I innately understood poetry, myths, and stories empower us to reframe memories and transform suffering into symbols, so I studied writing and poetry for decades. I received the 2019 Nilsen Literary Prize and the 2017 Emerging Writer Award from the Key West Literary Seminar, and my essays have appeared in The New York Times and Endeavor Magazine. I hold an MFA from the University of Tampa and an MA in Poetry from Lancaster University.
Through the power of storytelling, I believe we can shift from shame and fragmentation to love, empathy, and relational repair. In this way, to me, writing often feels like magic. Writing may not erase scars, but it does allow us to integrate them—Even more, it allows us to re-author our lives and helps us create the realities we choose.
Writing The Way of the Saints was both a reckoning and a release.

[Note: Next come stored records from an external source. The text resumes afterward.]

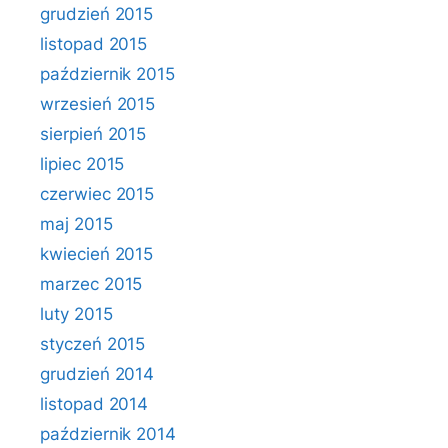
grudzień 2015
listopad 2015
październik 2015
wrzesień 2015
sierpień 2015
lipiec 2015
czerwiec 2015
maj 2015
kwiecień 2015
marzec 2015
luty 2015
styczeń 2015
grudzień 2014
listopad 2014
październik 2014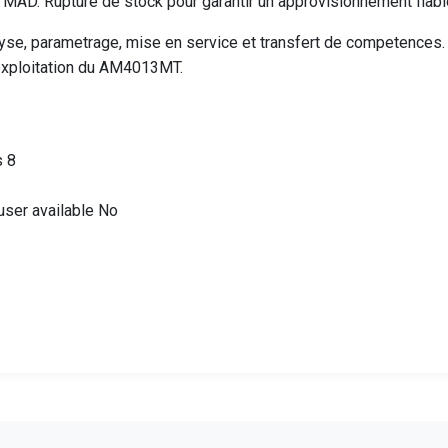
AD. Rupture de stock pour garantir un approvisionnement fiable
e, parametrage, mise en service et transfert de competences. V
'exploitation du AM4013MT.
s 8
fuser available No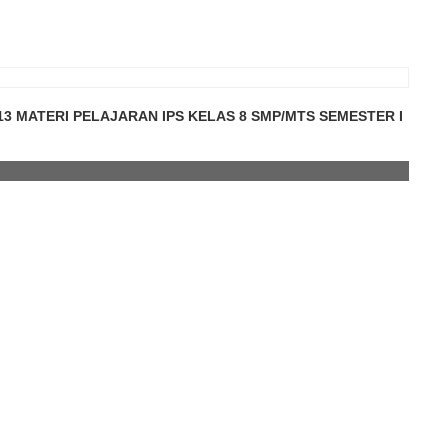
3 MATERI PELAJARAN IPS KELAS 8 SMP/MTS SEMESTER I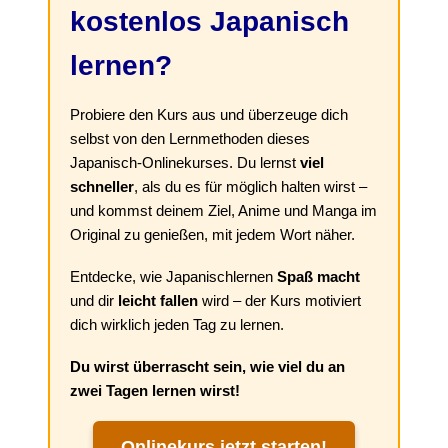
kostenlos Japanisch
lernen?
Probiere den Kurs aus und überzeuge dich
selbst von den Lernmethoden dieses
Japanisch-Onlinekurses. Du lernst
viel
schneller
, als du es für möglich halten wirst –
und kommst deinem Ziel, Anime und Manga im
Original zu genießen, mit jedem Wort näher.
Entdecke, wie Japanischlernen
Spaß macht
und dir
leicht fallen
wird – der Kurs motiviert
dich wirklich jeden Tag zu lernen.
Du wirst überrascht sein, wie viel du an
zwei Tagen lernen wirst!
Onlinekurs jetzt starten!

On the page, I could rewrite old narratives—but after the book was published, I soon learned something was still missing. Like the leading expert in trauma Bessel van der Kolk teaches, the body keeps the score. Mine held chronic immune symptoms and chronic pain that could no longer be ignored. And it was then that I realized, despite the healing power of words, sometimes words fall short. Language, for all its beauty, can only take us so far. At some point the mind reaches its limit and there are pockets of memory that can only be accessed and healed through the body.
SOMATICS
Up until that point, as a writer, my love for words had shaped my entire life. Words are instruments of transformation. They are symbols pointing beyond themselves to realities we can only glimpse. They wield enormous power over the ways we perceive the world, and perception is reality. Yet healing began to ask me to cross the threshold where cognition could no longer lead– where feeling, not thinking, became the guide.
This all became intensely personal as I raised a profoundly deaf son who had no access to verbal language.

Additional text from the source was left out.